INSTRUCTIONS TO FOLLOW >> Only a number is wanted: how many lines in the listing contain the word "Home"?
[[ SUPPLIED INFORMATION open ]]
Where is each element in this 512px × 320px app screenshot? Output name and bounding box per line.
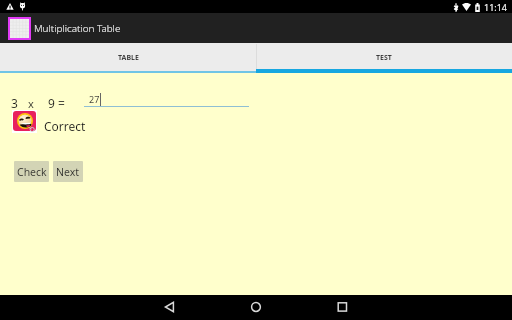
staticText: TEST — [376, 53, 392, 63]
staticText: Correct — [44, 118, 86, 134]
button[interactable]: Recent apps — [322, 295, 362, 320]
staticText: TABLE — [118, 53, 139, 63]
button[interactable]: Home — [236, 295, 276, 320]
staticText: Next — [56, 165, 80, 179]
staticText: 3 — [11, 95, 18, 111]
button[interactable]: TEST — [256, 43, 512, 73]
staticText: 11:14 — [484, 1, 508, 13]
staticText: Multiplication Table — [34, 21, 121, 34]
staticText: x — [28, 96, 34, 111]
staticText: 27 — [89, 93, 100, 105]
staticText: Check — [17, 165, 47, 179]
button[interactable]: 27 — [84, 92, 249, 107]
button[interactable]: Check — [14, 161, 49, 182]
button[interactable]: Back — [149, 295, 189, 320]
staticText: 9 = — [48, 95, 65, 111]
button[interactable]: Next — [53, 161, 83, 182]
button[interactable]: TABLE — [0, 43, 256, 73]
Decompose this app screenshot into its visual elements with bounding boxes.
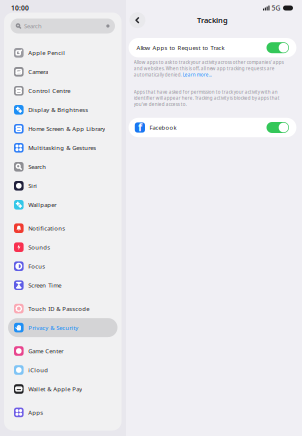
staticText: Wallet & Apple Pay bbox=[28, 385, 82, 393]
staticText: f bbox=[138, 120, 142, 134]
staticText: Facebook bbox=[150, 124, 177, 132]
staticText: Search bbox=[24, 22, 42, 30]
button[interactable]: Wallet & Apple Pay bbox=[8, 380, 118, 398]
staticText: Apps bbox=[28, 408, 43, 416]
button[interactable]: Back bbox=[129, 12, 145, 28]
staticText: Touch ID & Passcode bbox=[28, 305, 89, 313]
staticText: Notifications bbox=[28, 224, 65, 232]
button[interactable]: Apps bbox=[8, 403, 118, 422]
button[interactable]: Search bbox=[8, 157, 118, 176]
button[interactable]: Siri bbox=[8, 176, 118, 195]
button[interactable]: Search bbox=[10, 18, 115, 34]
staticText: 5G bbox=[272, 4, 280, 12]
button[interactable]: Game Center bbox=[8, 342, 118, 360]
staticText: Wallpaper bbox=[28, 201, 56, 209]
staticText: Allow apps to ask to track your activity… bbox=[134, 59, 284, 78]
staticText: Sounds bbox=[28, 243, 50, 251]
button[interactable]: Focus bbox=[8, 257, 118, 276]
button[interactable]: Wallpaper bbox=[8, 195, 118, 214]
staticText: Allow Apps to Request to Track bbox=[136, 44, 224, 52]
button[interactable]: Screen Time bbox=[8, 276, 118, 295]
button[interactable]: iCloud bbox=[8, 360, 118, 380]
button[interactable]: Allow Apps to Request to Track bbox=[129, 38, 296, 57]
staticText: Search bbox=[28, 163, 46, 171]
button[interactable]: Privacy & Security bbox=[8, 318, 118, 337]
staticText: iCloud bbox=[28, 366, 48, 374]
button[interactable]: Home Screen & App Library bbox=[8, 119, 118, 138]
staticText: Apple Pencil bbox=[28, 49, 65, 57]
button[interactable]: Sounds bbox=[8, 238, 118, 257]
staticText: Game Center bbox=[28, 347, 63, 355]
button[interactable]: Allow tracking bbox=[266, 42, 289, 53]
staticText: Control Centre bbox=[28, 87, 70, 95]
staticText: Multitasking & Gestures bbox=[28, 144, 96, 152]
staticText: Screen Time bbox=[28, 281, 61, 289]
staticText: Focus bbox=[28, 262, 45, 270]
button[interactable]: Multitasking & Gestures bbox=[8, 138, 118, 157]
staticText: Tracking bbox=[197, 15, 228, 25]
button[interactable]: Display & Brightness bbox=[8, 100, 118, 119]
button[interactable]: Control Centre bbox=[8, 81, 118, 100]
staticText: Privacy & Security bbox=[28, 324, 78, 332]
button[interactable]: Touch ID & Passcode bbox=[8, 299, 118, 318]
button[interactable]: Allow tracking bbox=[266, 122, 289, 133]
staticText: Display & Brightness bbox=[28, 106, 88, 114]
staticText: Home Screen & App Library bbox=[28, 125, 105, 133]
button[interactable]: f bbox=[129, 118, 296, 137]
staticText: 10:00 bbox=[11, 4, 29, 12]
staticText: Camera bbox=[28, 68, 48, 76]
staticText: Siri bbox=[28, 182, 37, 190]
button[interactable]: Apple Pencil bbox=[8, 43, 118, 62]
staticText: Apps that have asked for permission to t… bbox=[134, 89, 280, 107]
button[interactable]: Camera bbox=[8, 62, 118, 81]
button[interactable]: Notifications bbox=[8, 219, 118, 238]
[[ SUPPLIED INFORMATION closed ]]
[[ SUPPLIED INFORMATION open ]]
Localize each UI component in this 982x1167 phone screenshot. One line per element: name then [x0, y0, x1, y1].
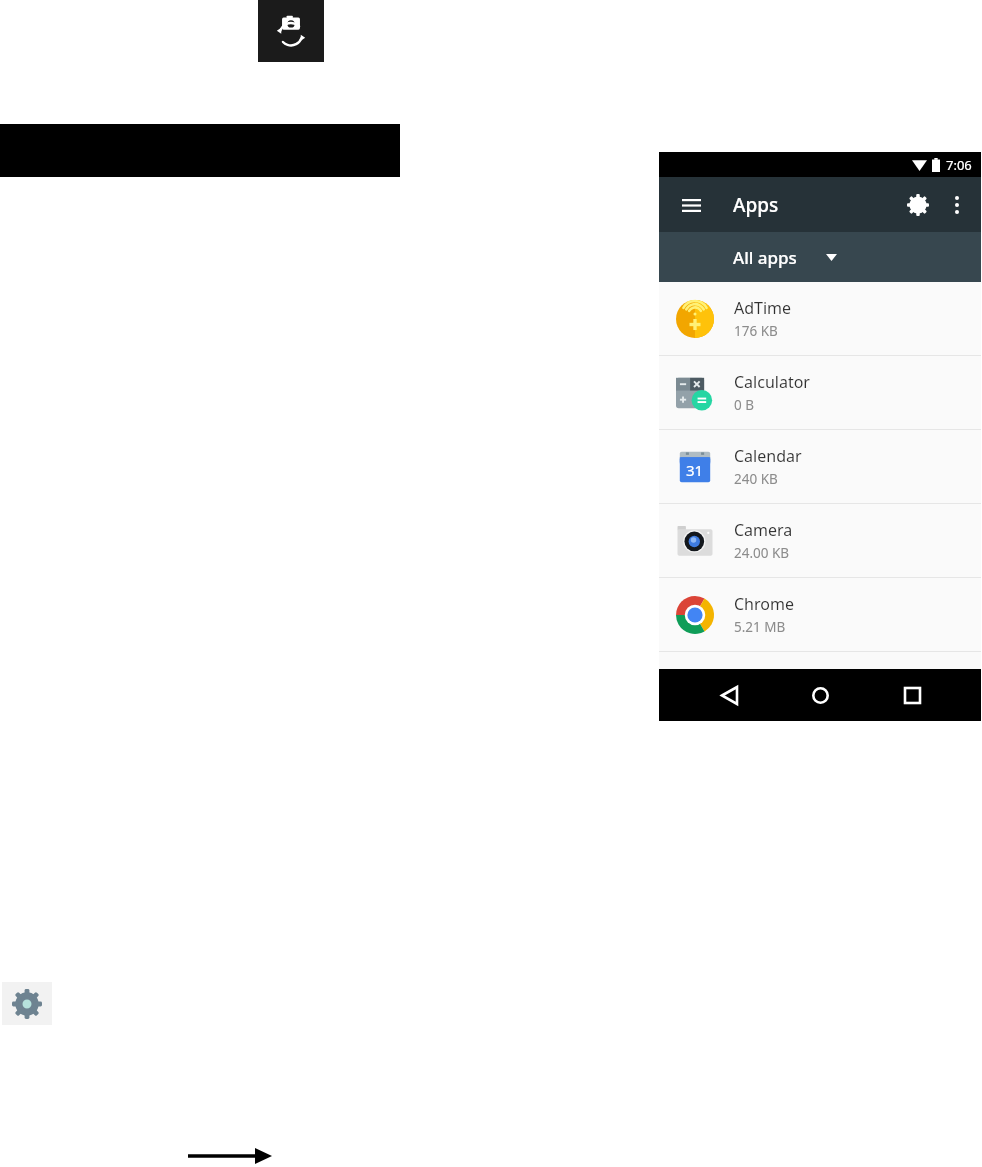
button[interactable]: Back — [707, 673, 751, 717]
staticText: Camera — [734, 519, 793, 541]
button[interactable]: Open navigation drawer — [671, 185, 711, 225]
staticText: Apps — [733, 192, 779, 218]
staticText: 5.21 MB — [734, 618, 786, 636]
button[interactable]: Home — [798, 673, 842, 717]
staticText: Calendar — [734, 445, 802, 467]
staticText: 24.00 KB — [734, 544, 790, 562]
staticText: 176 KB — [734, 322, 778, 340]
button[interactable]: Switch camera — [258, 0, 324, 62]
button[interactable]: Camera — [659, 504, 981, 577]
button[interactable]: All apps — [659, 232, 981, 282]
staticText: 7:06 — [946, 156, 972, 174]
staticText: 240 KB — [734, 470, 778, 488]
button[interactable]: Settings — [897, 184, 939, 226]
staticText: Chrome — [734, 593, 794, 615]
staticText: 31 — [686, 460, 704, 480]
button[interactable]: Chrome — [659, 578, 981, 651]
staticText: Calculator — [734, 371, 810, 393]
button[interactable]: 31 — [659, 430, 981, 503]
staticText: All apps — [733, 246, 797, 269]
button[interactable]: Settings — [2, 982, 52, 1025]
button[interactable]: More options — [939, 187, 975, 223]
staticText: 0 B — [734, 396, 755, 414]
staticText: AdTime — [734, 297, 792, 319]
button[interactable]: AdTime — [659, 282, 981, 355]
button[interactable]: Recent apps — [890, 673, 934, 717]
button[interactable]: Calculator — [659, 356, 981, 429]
[[ SUPPLIED INFORMATION closed ]]
SOLUTION TO THE PROBLEM >> 4